As enterprise users rely increasingly on cell phones for voice and e-mail connections, ensuring in-building cellular coverage has become more critical.
Large office buildings and corporate campuses can use distributed antenna systems to propagate cellular signals from an on-site cellular base station or repeater, but the cost is prohibitive for small to midsize properties. Pico and femto cell products are now enabling in-building cellular deployment in smaller sites, and an integrated pico cell/distributed antenna system deployment is optimum in midsize facilities.
Pico and femto cells are small versions of the cellular base stations that provide outdoor coverage for cellular subscribers. The cell devices look like Wi-Fi access points and connect to an IP-based service such as DSL for backhaul to the cellular network.
Because pico/femto cell devices can be portable they may interfere with the regular cell network. To compensate, vendors often recommend operating pico or femto cells with very low output power, usually in the 1mW-to-10mW range.
Femto cells have very low output power and limited capacity, and are designed for very small office spaces or residential units. Pico cells are higher-capacity, higher-power, and can typically cover buildings of as much as 30,000 square feet.
To deliver adequate coverage and signal strength in larger buildings, it may be necessary to deploy multiple pico/femto cells. However, this must be planned carefully, because each cell may use the same frequency, and the deployment may not meet Carrier to Interference-plus-Noise Ratio (CINR) requirements for high-speed data. With multiple pico/femto cells installed, parts of the building may receive multiple signals with similar field strengths, so there will be interference and the CINR value will be too low to allow high data rates.
Another approach is to use a central radio and a distributed antenna system to extend the signal. The traffic is back-hauled to the carrier's network via a T-1 line. Distributed antenna systems can cover facilities ranging from 10,000-square feet to as much as millions of square feet.
Determining how and where to place pico cells or use distributed antennas is a matter of compensating for the three factors that impact the reach, quality and capacity of cellular coverage: signal strength (which impacts cell radius and caller capacity); link budget (equal to transmit power minus minimum field strength); and CINR.

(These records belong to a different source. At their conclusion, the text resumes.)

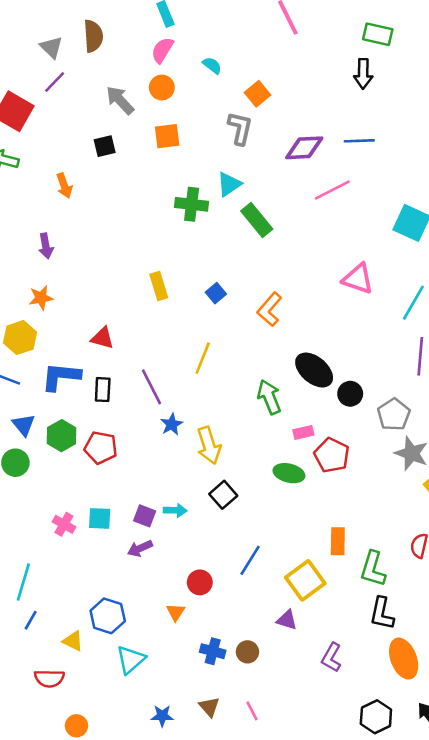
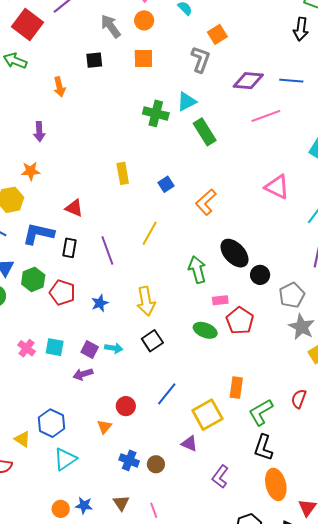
blue star: (172, 424) -> (100, 303), moved
green L-shape: (373, 569) -> (261, 412), turned 36
orange circle: (76, 726) -> (61, 509), moved

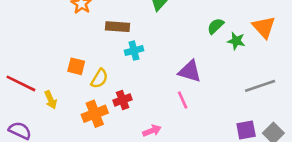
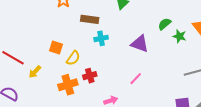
purple triangle: (190, 71) -> (140, 44), moved
yellow arrow: (51, 100) -> (35, 72), turned 64
pink line: (183, 100) -> (136, 79), turned 64

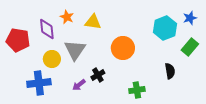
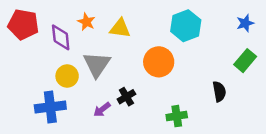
cyan hexagon: (165, 28) -> (186, 26), moved
red pentagon: (18, 40) -> (23, 24), moved

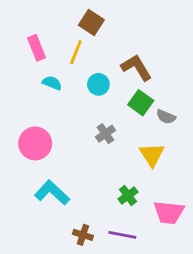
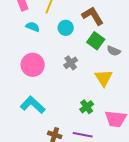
pink circle: (35, 143) -> (33, 65), moved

To deliver consistent voice coverage inside a building and prevent devices hunting from one radio source to another, any indoor coverage must deliver a signal that is 8 to 10 decibels stronger than signals coming into the building. In addition, the signal must be pervasive to eliminate dead spots.
Signal strength affects the coverage area as well as its caller capacity. When multiple pico cells are used to cover a space, user devices see multiple radio sources. The devices will hunt between radio sources and, because each pico cell uses a different radio, CINR is very poor, less than 5 decibels.